Unincorporated area in Pennsylvania, U.S.

Mortonville is an unincorporated area and historic hamlet in Chester County, Pennsylvania, United States, situated on the eastern bank of the West Branch Brandywine Creek. It consists of approximately one-half dozen structures, two of which are on the National Register of Historic Places: the Mortonville Hotel, and the 12.5 ft "Bridge in East Fallowfield Township" which crosses a mill race a few feet east of a larger bridge. The larger bridge, known as the Mortonville Bridge, was also listed on the NRHP until 2010, when it was delisted following a renovation. The two bridges are in East Fallowfield Township, while most other structures are in Newlin Township.

==History==

The hamlet was founded between 1767 and 1772 by Thomas Hayes, who erected a grist mill and sawmill where the Strasburg Road crossed the creek, on the east bank. He sold his land and the mills to John Worth in 1772; John's son Thomas built a house on the north side of the road (across from the mills) in 1796.

Sketchley and Elizabeth Morton, a couple from Springfield Township, Delaware County, Pennsylvania, bought the former Worth property on April 1, 1840. (Morton, Pennsylvania was named after Sketchley.) The land was soon transferred to their grandson, Crosby P. Morton, who founded Mortonville. In 1849, he turned the Worth house into the Mortonville Hotel (although he was unable to obtain a tavern license for it, a necessity for serving alcohol) and built a wheelwright shop nearby, on the south side of the road.

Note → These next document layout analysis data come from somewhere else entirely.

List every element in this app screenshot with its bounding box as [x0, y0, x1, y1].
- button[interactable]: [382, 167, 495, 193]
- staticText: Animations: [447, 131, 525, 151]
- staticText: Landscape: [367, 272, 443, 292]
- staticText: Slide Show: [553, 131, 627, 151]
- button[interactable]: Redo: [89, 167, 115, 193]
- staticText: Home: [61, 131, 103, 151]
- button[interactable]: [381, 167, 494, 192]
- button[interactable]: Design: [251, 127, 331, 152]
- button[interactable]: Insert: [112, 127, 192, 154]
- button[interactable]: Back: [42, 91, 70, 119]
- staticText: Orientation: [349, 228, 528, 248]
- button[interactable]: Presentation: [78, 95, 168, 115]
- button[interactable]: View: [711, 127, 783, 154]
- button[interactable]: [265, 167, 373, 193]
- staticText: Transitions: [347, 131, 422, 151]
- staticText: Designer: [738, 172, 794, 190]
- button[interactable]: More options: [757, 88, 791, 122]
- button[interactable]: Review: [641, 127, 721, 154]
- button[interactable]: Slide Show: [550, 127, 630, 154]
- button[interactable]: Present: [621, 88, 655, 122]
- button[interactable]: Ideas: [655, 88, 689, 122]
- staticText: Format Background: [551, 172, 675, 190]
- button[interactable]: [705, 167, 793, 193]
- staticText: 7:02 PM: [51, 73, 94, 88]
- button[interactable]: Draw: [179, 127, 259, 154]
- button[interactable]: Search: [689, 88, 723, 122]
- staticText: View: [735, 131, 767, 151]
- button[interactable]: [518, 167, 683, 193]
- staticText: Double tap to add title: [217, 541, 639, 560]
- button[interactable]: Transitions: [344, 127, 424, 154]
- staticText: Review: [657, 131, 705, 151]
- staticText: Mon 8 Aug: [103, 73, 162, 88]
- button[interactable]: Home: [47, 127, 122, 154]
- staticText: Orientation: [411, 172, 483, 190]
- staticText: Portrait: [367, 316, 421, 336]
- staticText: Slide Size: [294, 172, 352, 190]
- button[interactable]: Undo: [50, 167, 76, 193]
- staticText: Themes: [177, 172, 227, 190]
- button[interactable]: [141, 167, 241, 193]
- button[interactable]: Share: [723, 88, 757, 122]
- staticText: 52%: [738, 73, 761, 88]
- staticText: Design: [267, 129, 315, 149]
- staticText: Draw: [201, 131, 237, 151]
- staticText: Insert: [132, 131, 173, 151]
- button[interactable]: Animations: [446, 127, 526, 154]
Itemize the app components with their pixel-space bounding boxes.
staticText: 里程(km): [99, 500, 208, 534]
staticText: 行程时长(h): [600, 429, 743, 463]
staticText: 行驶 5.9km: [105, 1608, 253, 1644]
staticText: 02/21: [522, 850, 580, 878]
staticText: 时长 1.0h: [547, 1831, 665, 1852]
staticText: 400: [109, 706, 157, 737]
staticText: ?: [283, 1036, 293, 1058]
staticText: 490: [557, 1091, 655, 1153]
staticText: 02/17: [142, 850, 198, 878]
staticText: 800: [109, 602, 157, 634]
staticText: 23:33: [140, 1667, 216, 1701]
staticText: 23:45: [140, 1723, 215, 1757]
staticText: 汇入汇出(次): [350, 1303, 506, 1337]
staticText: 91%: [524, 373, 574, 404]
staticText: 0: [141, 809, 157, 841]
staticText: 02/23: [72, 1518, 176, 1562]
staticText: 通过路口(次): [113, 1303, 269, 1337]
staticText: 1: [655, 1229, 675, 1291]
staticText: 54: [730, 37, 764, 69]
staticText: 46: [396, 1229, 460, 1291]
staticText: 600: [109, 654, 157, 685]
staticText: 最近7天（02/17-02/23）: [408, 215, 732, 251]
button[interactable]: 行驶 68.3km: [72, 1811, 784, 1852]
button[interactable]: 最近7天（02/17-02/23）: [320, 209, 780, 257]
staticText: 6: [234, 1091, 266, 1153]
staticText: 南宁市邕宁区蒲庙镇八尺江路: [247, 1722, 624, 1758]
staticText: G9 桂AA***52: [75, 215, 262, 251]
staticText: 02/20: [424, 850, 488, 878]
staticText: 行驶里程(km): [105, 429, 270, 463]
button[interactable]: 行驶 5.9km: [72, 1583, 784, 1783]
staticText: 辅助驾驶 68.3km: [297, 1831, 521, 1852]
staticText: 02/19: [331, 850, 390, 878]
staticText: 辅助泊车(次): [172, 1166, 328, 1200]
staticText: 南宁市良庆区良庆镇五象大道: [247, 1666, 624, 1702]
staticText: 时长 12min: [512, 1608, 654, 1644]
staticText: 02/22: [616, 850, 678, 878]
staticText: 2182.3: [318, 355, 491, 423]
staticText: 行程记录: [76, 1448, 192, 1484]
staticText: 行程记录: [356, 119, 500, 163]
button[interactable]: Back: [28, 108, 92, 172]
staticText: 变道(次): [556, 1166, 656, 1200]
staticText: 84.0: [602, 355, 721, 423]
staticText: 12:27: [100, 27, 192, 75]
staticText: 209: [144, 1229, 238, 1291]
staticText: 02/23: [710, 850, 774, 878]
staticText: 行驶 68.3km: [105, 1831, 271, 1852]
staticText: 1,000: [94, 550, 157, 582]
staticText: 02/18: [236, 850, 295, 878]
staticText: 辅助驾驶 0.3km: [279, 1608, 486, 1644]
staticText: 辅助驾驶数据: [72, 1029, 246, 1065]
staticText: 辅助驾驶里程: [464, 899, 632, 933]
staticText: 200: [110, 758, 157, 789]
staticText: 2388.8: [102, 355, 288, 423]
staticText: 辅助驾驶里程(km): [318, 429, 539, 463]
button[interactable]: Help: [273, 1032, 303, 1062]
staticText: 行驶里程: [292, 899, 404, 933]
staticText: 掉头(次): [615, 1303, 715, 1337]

He leased the hotel to Isaac Parsons in 1850; Parsons obtained a tavern license, but vacated in 1851, leaving the hotel up for lease. It was described in his advertisement as serving both stock-drovers along the Strasburg Road and other travellers. Ultimately, it was rented to Hansen Thornbury. In the meantime, Morton erected a general store next to the wheelwright shop, but both the store and the mills were up for rent by the end of 1851, the tenants having vacated. On February 6, 1852, a post office was opened in Mortonville, with Morton as postmaster. He obtained Francis R. Hickman as a tenant for the store and wheelwright shop, but he went bankrupt in 1852, leaving them vacant again. In 1853, Robert Smith took over the hotel from Thornbury, but did not obtain a tavern license. In the middle of the year, Morton abruptly moved to Philadelphia, leaving the storekeeper, John C. Ely, to take over the postoffice. He and his wife Sarah sold all their holdings to Joshua N. Pierce, of Embreeville on March 31, 1854 and never returned to the town that bears their name.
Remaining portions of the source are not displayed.